# HurdleDMR

HurdleDMR.jl is a Julia implementation of the Hurdle Distributed Multinomial Regression (HDMR), as described in:

[Bryan Kelly, Asaf Manela & Alan Moreira (2021)](https://doi.org/10.1080/07350015.2021.1947843) Text Selection, Journal of Business & Economic Statistics [(ungated preprint)](https://papers.ssrn.com/sol3/papers.cfm?abstract_id=3491942).

It includes a Julia implementation of the Distributed Multinomial Regression (DMR) model of [Taddy (2015)](https://arxiv.org/abs/1311.6139).

This tutorial explains how to use this package.

## Setup

### Install Julia

First, install Julia itself. The easiest way to do that is to get the latest stable release from the official [download page](https://julialang.org/downloads/).
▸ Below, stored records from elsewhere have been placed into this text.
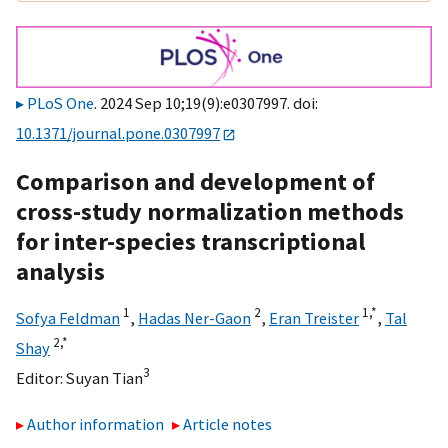
PLoS One
. 2024 Sep 10;19(9):e0307997. doi:
10.1371/journal.pone.0307997
Comparison and development of
cross-study normalization methods
for inter-species transcriptional
analysis
1
2
1,
*
Sofya Feldman
,
Hadas Ner-Gaon
,
Eran Treister
,
Tal
2,
*
Shay
3
Editor:
Suyan Tian
Author information
Article notes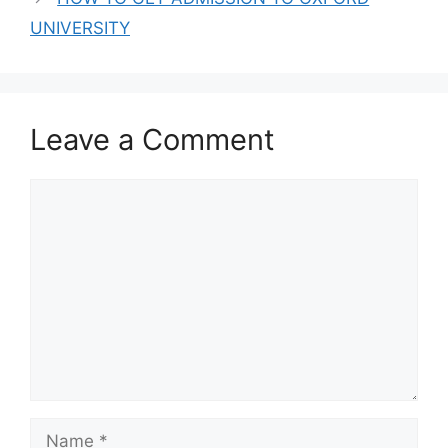
ADMISSION FORM
FOR 2024/2025
UNIVERSITY
ACADEMIC
SESSION
Leave a Comment
Comment
Name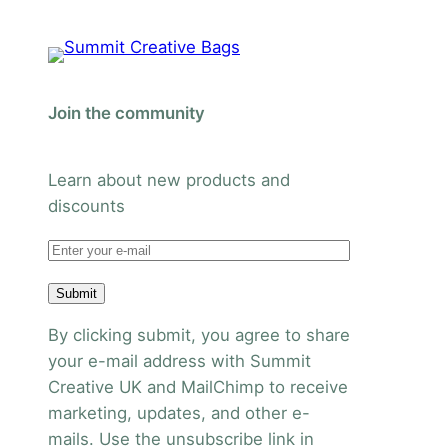
Join the community
Learn about new products and
discounts
Submit
By clicking submit, you agree to share
your e-mail address with Summit
Creative UK and MailChimp to receive
marketing, updates, and other e-
mails. Use the unsubscribe link in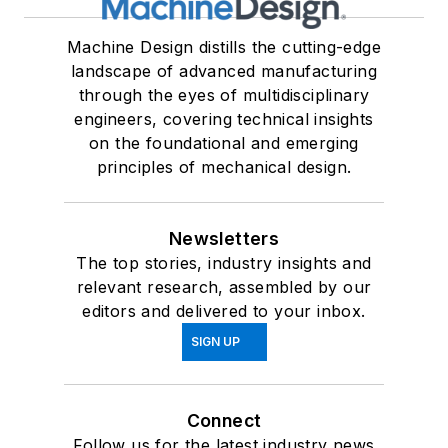
Machine Design distills the cutting-edge
landscape of advanced manufacturing
through the eyes of multidisciplinary
engineers, covering technical insights
on the foundational and emerging
principles of mechanical design.
Newsletters
The top stories, industry insights and
relevant research, assembled by our
editors and delivered to your inbox.
SIGN UP
Connect
Follow us for the latest industry news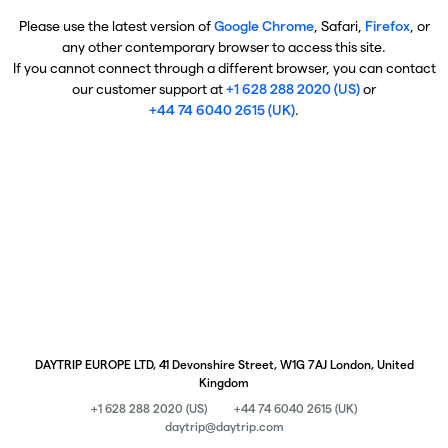
Please use the latest version of
Google Chrome
, Safari,
Firefox
, or
any other contemporary browser to access this site.
If you cannot connect through a different browser, you can contact
our customer support at
+1 628 288 2020 (US)
or
+44 74 6040 2615 (UK)
.
DAYTRIP EUROPE LTD, 41 Devonshire Street, W1G 7AJ London, United
Kingdom
+1 628 288 2020 (US)
+44 74 6040 2615 (UK)
daytrip@daytrip.com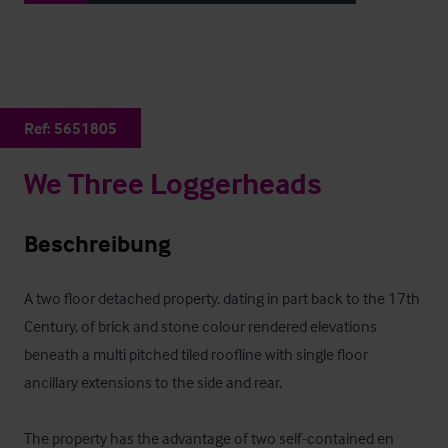
Ref:
5651805
We Three Loggerheads
Beschreibung
A two floor detached property, dating in part back to the 17th 
Century, of brick and stone colour rendered elevations 
beneath a multi pitched tiled roofline with single floor 
ancillary extensions to the side and rear. 

The property has the advantage of two self-contained en 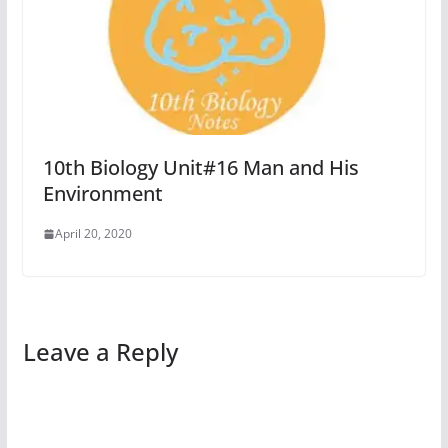
10th Biology Unit#16 Man and His
Environment
April 20, 2020
Leave a Reply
An alternative is to install [JuliaPro](https://juliacomputing.com/products/juliapro/).

Once installed, open julia, press `]` to activate package manager and add the following packages:
```
pkg> add HurdleDMR
```

To run this tutorial which is in a jupyter notebook, you may need to add the [IJulia package](https://github.com/JuliaLang/IJulia.jl) too.

Here, this first cell installs all the packages used by this notebook in a temporary environment to avoid interference from previously installed packages:

In [1]:
import Pkg
mytmpenv = mktempdir()
Pkg.activate(mytmpenv)

Pkg.add(["HurdleDMR",
        "Lasso", 
        "CSV", 
        "DataDeps", 
        "DataFrames", 
        "FamaFrenchData", 
        "TextAnalysis", 
        "SparseArrays"])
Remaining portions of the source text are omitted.